The camera comprises a monochrome image sensor, which consists of a two-dimensional array of pixels that are light-sensitive. These pixels are susceptible to incoming light across a vast spectral range, for example, CMOS image sensor in a monochrome. Every pixel will be sensitive to light between 400nm and 1,000nm. This will cover visible and NIR ranges, which a monochrome image sensor can hardly capture. The pictures are black and white, just like a monochrome camera. However, a color camera consists of an image sensor with a two-dimensional display of pixels. A coating of the mosaic arrangement of pigments is done on multispectral camera remote sensing, that transmits green, red or blue colors. These pigments form what is known as Color Filter Array (CFA). Multispectral camera remote sensing image technology captures image data within a particular wavelength range using Green, Red Edge, Red, and NIR wavebands to reflect both invisible and visible images of vegetation and crops.

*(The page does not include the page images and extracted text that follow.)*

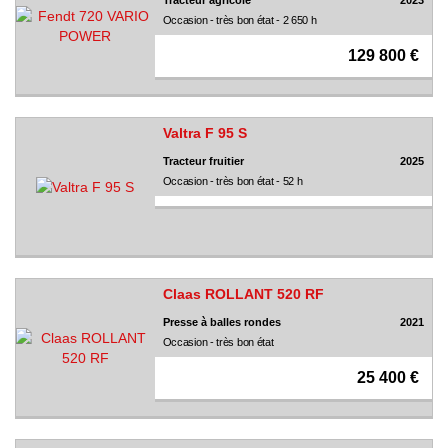
Tracteur agricole
2023
Occasion - très bon état - 2 650 h
129 800 €
Valtra F 95 S
Tracteur fruitier
2025
Occasion - très bon état - 52 h
Claas ROLLANT 520 RF
Presse à balles rondes
2021
Occasion - très bon état
25 400 €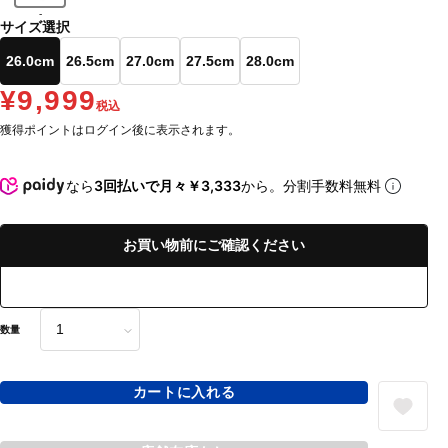
-
サイズ選択
26.0cm
26.5cm
27.0cm
27.5cm
28.0cm
¥9,999
税込
獲得ポイントはログイン後に表示されます。
なら
3回払いで月々￥3,333
から。分割手数料無料
お買い物前にご確認ください
数量
カートに入れる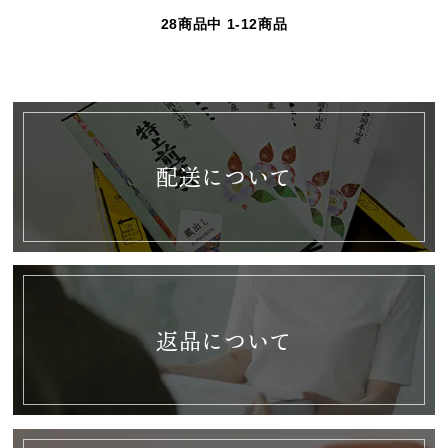
28
商品中
1-12
商品
配送について
返品について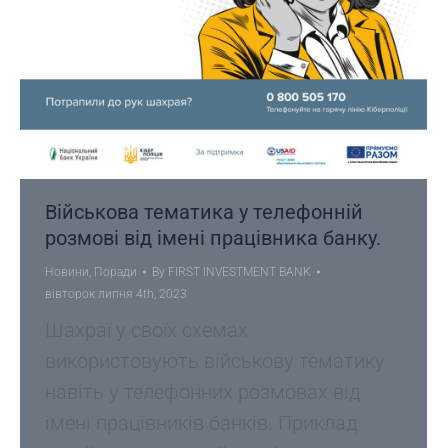
Військова тематика у телефонній
розмові від імені працівника банку.
Новини
,
Поради
By
FIRST INVESTMENT BANK
вівторок липня 4th, 2023
Шахраї у своїх схемах
використовують військову тематику
навіть у телефонних розмовах від
імені працівників банків. Приклад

A raw image taken with a color camera can be imagined as of three different images which, when reconciled through a process of debayering form a familiar color picture. Spectral imaging devices employ identical principles for the generation of multispectral images. However, patterning pigments, representing blue and red colors, on the image sensor spectral devices, do the sensor patterning with micro-sized optical filters, which have tunable and transmission features. A raw image taken using multispectral camera agriculture have four different images, each captured at a particular wavelength with well-defined bandwidth, such as an RGB-NIR multispectral camera. It has bands which are green, blue, red and NIR. The RGB mono multispectral camera has green, red, blue, and panchromatic bands.

The farm telemetry data enables farmers to plan, monitor, and handle the farm more efficiently, thus saving money and time as well as reducing the usage of pesticides and fertilizers.

Multispectral Imagery Basics

Every surface reflects back some amount of light that it receives. Objects which have different surface characteristics will reflect or absorb the radiations of the sun in different ways. The ratio of the incident light to reflected light is called reflectance.

Vegetation Indices (VIs)

Vegetation Indices (VIs) are usually derived by vegetation reflectance properties. Multiple ecologies are analyzed using these indices. Vegetation Indices are built from measurements of reflections in two or more wavelengths for analyzing particular features of vegetation like water content and total leaf area.

Vegetation connects with solar radiation in a different way from other natural materials, like water bodies and soils. Thus, various interactions with numerous plant materials result in the reflection and absorption of solar radiation, which varies by wavelength.

Pigments, water, carbon, and nutrients are each expressed in the range of 400nm to 2500nm of the reflected optical spectrum, with often overlapping, but spectrally different, reflectance behaviors. These signatures enable the scientists to blend reflectance measurements at distinct wavelengths for enhancement in particular vegetation characteristics by defining VIs.

Benefits of Multispectral Imaging

• Providing information on soil fertility and refining fertilization by detecting nutrient deficiencies.

• Estimating crop yield.

• Help in measuring crop irrigation by detecting regions where the stress of water is suspected. After that, improvise the land areas such as install drainage systems and waterways according to multispectral data.

• Drones with a thermal camera can be utilized to locate livestock during night time, along with many other terrific uses.

• It helps in identifying pests, diseases, and weeds. Thus, optimizing the use of pesticides and crop sprays through early detection.

• It helps in counting plants and determining population or spacing difficulties.